**PROBLEM REQUIREMENTS**
Within the records below, find each line that holds the string "snack", then copy it.

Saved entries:

* * * *

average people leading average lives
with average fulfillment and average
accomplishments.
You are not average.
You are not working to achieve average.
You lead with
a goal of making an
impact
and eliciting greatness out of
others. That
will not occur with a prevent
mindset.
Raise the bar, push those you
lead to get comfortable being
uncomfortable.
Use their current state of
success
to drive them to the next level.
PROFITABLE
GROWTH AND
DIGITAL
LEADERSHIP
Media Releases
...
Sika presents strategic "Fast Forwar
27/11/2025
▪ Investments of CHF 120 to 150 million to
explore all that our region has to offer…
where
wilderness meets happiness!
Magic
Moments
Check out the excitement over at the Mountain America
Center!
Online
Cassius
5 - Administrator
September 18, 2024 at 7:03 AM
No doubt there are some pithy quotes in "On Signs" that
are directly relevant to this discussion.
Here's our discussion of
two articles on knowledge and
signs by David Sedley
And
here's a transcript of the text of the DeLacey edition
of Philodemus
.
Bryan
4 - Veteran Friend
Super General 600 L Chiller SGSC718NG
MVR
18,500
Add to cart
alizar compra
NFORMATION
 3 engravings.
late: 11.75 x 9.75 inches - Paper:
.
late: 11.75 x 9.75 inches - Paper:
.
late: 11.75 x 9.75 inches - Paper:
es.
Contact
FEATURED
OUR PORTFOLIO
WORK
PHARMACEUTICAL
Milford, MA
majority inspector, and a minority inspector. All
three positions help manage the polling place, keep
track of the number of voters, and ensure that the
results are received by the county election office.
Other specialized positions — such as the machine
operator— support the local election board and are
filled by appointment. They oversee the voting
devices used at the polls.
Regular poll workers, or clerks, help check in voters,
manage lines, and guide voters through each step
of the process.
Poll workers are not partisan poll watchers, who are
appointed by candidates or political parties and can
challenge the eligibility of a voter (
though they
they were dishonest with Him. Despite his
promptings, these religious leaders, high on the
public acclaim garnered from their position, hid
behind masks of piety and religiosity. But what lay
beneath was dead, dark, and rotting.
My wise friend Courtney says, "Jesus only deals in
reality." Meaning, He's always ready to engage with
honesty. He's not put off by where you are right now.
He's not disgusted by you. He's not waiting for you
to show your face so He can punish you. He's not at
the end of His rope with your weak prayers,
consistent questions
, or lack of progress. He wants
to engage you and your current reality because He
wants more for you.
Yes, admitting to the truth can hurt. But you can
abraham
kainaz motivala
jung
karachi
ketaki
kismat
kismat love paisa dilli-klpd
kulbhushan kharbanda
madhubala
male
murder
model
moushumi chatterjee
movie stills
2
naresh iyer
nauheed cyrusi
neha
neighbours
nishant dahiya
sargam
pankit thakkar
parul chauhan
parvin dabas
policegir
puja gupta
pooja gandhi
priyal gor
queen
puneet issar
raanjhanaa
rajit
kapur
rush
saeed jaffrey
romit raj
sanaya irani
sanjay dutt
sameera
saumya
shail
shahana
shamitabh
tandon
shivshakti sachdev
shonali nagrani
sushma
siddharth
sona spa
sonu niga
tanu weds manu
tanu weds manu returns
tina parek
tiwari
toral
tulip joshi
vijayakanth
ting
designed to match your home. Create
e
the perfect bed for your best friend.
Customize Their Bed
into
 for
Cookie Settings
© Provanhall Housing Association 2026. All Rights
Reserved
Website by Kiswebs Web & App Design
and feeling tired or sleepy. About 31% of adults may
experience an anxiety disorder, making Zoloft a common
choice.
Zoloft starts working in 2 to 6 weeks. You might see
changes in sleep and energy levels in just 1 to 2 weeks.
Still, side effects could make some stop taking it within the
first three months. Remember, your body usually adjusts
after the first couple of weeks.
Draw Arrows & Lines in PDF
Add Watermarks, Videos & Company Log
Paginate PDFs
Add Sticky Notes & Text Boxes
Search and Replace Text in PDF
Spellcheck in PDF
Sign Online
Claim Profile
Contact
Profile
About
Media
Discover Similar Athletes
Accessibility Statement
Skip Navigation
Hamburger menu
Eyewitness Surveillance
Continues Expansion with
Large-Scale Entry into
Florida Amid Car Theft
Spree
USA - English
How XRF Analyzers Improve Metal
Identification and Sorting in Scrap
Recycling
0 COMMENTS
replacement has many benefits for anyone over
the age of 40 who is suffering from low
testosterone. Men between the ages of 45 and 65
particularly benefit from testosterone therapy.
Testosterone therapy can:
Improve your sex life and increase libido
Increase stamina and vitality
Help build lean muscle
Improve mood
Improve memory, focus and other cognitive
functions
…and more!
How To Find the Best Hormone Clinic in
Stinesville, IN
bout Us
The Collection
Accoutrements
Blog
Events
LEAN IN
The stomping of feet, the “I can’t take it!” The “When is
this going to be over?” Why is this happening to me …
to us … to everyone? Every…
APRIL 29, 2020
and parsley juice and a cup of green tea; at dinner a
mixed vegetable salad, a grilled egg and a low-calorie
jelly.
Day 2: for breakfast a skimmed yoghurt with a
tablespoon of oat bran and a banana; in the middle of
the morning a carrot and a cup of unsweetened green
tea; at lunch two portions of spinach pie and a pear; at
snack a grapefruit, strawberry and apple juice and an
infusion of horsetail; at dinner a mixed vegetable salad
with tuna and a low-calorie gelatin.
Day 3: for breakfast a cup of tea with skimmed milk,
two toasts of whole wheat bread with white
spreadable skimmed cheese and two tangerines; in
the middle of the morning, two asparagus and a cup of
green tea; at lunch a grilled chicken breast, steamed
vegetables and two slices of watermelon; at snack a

* * * *

**OUTPUT**
snack a grapefruit, strawberry and apple juice and an
vegetables and two slices of watermelon; at snack a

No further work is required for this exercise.